Amazing. Yeah, the way you actually paint at the tops of peaks or en route really brings the style of en plein air to a new level.
[laughs] A lot of the paintings that I do in the mountains are more like personal journal pieces that either serve as a memento or as a reference for larger pieces that I create in my van or when I’m out of the mountains. My general style is quite slow and layered, but the mountains lend themselves to free brushstrokes that depict the energy of the moment. Sometimes, the wind whips the paint across the paper, sometimes, there are dirt smudges, etc. They are living time capsules of the adventure.
I’ve heard you say something about watercolor art being like the outdoors, requiring you to be creative and adaptive to the environment…talk to me about that…
In some ways, watercolor as a medium is very unforgiving. You can’t paint over a mistake, but you can choose to embrace that mark and see where it might take you. There is an intuitive factor to the process. If you are afraid of making marks because you might “mess-up,” the paintings feel stiff. They come alive when you let your hand move where it wants to go. I find this analogous to spending time in the outdoors in that you can’t fight what nature throws at you. You have to be willing to go with it and change your plans according to the weather, conditions, etc. It’s also very similar to climbing where you have to trust that the next hold and gear placement will appear as you quest upwards. If you don’t trust that process, you will never make it up the wall.
Love that. What were a few of your most favorite journal sketches to do?
I’ve spent two seasons climbing down in Patagonia and some of the journal pieces that I’ve done in the mountains there are my favorite. In Patagonia, the weather is very unpredictable so you spend a lot of time in your tent writing or sometimes getting completely shut down.

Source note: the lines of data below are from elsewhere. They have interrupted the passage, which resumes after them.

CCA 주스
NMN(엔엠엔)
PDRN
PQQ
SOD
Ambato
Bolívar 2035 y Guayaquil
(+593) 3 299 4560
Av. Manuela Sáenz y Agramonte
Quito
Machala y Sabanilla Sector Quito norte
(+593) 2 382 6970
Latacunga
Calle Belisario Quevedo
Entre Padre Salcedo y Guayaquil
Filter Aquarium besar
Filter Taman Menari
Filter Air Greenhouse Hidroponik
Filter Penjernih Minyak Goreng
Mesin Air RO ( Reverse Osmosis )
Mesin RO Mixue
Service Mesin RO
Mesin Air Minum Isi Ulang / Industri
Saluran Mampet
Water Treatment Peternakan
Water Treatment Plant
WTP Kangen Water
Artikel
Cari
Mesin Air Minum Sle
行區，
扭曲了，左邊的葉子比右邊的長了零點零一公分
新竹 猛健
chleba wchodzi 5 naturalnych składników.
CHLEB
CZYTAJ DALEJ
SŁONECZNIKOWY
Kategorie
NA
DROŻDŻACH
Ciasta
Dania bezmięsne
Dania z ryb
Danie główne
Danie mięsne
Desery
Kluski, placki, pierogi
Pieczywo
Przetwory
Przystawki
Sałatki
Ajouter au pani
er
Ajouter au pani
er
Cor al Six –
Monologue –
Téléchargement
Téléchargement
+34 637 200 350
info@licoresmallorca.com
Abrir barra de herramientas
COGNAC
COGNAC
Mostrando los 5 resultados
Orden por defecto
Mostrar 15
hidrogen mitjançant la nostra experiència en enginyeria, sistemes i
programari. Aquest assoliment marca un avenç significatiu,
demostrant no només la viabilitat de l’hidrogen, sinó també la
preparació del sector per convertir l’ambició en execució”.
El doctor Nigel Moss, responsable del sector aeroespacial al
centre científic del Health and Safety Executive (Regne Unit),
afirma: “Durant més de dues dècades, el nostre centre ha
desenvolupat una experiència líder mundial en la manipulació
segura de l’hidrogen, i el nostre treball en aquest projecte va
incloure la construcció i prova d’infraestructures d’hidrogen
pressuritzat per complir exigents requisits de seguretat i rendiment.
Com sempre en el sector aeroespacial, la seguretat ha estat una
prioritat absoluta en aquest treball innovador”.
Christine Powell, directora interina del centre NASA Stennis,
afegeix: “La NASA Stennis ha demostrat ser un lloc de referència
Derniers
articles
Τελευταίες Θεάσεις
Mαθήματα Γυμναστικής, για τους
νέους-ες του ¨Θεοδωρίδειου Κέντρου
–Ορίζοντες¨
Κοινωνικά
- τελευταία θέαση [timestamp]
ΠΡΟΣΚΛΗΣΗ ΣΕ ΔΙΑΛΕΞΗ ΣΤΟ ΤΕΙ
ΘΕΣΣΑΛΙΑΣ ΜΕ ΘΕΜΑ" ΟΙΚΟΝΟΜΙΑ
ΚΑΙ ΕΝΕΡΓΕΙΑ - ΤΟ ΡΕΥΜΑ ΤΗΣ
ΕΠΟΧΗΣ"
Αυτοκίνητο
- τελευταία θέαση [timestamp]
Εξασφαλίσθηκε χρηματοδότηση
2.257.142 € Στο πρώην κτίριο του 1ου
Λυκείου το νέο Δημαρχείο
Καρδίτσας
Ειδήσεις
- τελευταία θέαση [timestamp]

Those mountains are the biggest and most intimidating that I have climbed in and so I think a lot of my anticipatory energy got filtered through my paintings and there’s a real buzz about the imagery.
Is there one that’s more dear to you: climbing or creating art?
Truly a toss-up. At this point, they are so intertwined in my life, there’s hardly a distinction.
Often, the “outdoor/adventure space” has been represented by men — on magazine covers, in ads, film — is that what you see today, or in the climbing world? Any changes?
I’ve seen a huge shift in the past few years. Women are pushing the envelope in all areas of the sport. I would say there is still a lack of representation in specific realms such as alpine climbing and big wall climbing but it’s moving in a direction where I feel there will be more equal representation in the near future. The more women we see out there in these adventurous spaces, the more we can envision pushing ourselves in that way. I like to depict bold landscapes and formations through a feminine creative lens to make that point.
Awesome. As far as being out in nature and exploring new zones that you've never been to...what are some “codes” you live by?
I’m not much of a planner. I like to just go, sometimes very impulsively, or on a whim and I like to let the place dictate the experience. If you try to control too much of the experience, I find that you can completely miss the mark. You miss out on what the place has to offer you because you forget that you are just a tiny piece of the big picture. It brings me back to my love for the watercolor medium. It can take you to unknown places if you don’t fight it and let it guide you.